Beim Gipfel zur Elektromobilität mit Kanzlerin Angela Merkel sitzen sie einträchtig beieinander: Vorstände der Autokonzerne, Firmenchefs und Verbandsrepräsentanten aller möglichen Branchen. Das staatstragende Bild heuchelt hinweg über die wüsten Rangeleien der vergangenen Wochen.
Diesmal ging es nicht um Eitel- und Nickeligkeiten zwischen den großen Wirtschaftsorganisationen. Bei der Elektromobilität geht es um nichts weniger als die Vormachtstellung einer Schlüsselbranche im 21. Jahrhundert (lesen Sie dazu hier mehr). Und um die Frage, wer die größten Rosinen aus dem vom Staat finanzierten Kuchen picken darf.
Kaum hatte Merkel das Steckdosen-Vehikel zur Chefinnensache gemacht, wollte jede Branche mitmischen. Selbst die Textilindustrie meldete sich – zu Recht. Denn ihre Kohlefasertechnik ermöglicht den Leichtbau der Karosserie, ohne den die Reichweite der Batteriewagen begrenzt bliebe.
Fließt das Geld – beispielsweise als Kaufprämie – an die Autoindustrie, freut sich der Verband der Deutschen Automobilindustrie (VDA). Oder profitieren die Elektrotechnische (ZVEI) und die Chemische Industrie (VCI) von Millionen oder gar Milliarden für die Entwicklung leistungsfähiger Batterien? Geht es um die Produktionstechnik, profitiert der Maschinenbau (VDMA).
Entsprechend heftig verlief der Kampf im Kastenwesen der Verbände, wer die Arbeitsgruppen leiten darf. Denn nur die Führungsleute reden im obersten Gremium mit, dem Lenkungsausschuss.
Wer beim Gerangel zu kurz kam, schimpft über die Sieger. Über den VDA, der die Verhandlungen dominierte; wahlweise über ZVEI, VCI oder VDMA, die – je nach Quelle – im Gegensatz zur eigenen Branche noch gar nix vorzuweisen hätten. Und über den Bundesverband der Deutschen Industrie. Letzterer hat zwar in seinem Industriekreis alle interessierten Branchen erst mal gebündelt, war aber beim Feilschen machtlos. Denn er hätte sich zum Schiedsrichter über seine (zahlenden) Mitglieder aufschwingen müssen.

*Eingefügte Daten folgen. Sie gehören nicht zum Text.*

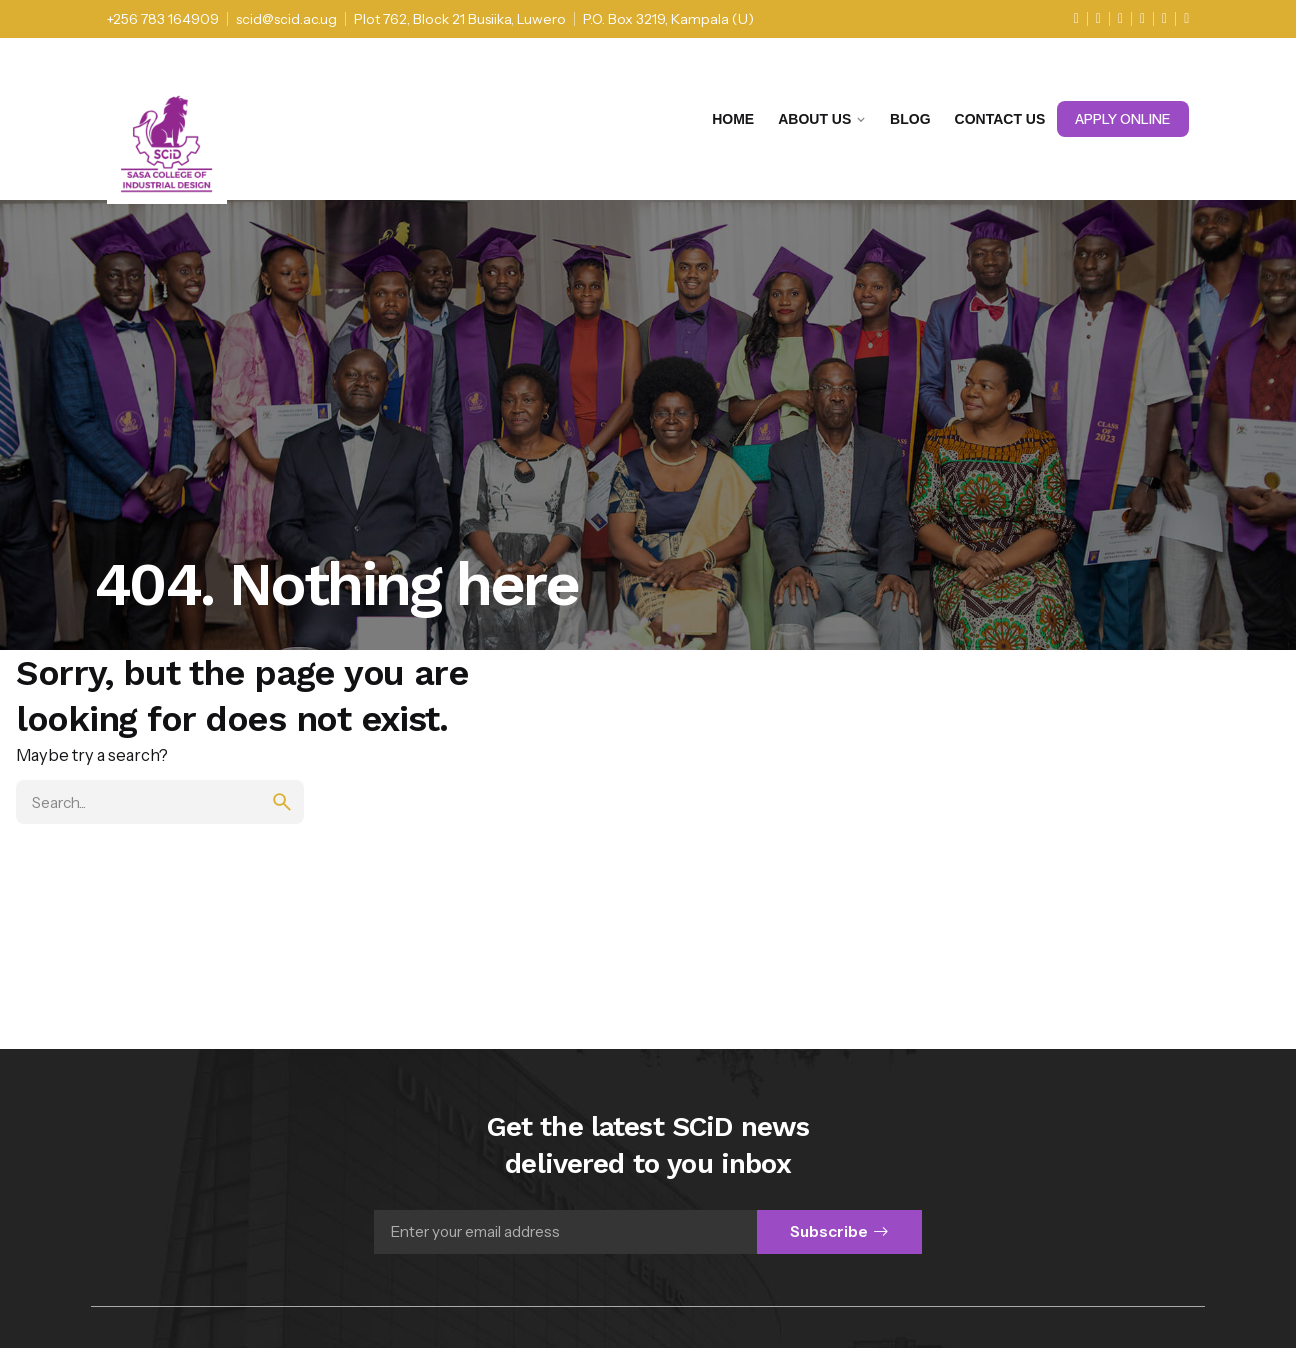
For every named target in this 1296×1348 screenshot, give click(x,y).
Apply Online (1123, 119)
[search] (282, 802)
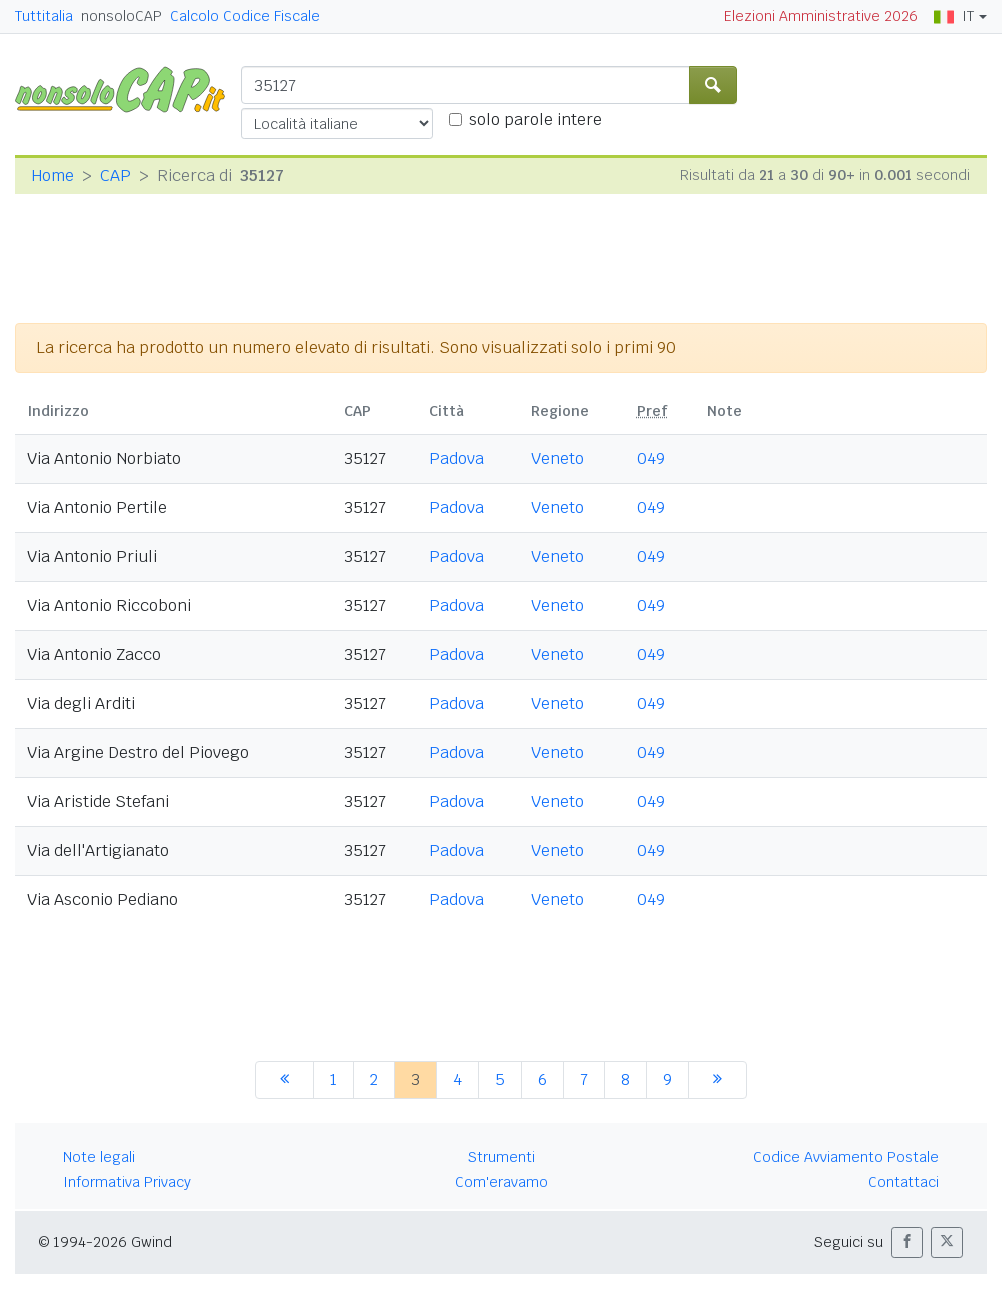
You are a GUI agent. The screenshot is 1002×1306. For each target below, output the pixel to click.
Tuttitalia (44, 16)
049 (651, 458)
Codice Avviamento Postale (846, 1157)
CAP (115, 175)
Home (52, 175)
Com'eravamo (501, 1182)
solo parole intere (535, 119)
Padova (456, 458)
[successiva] (717, 1080)
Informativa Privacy (127, 1182)
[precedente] (284, 1080)
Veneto (557, 458)
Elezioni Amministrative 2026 (821, 16)
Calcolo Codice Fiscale (245, 16)
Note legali (99, 1157)
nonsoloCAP (121, 16)
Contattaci (903, 1182)
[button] (907, 1242)
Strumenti (501, 1157)
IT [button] (954, 16)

Neben dem Krieg der Verbände ist auch im VDA selbst die Hölle los. Opel und Ford sehen sich ausgegrenzt, weil sie als Töchter von US-Konzernen den übrigen Firmen nicht als „deutsche“ Hersteller gelten. Andere maulen, VDA-Präsident Matthias Wissmann dürfe nicht vergessen, dass er nicht selbst die Automobilindustrie sei, sondern nur Dienstleister. Der Gipfel bei Merkel werde zu „Wissmann-Festspielen“, Fotos inklusive. Dabei schauen sie auf denen doch alle so einträchtig.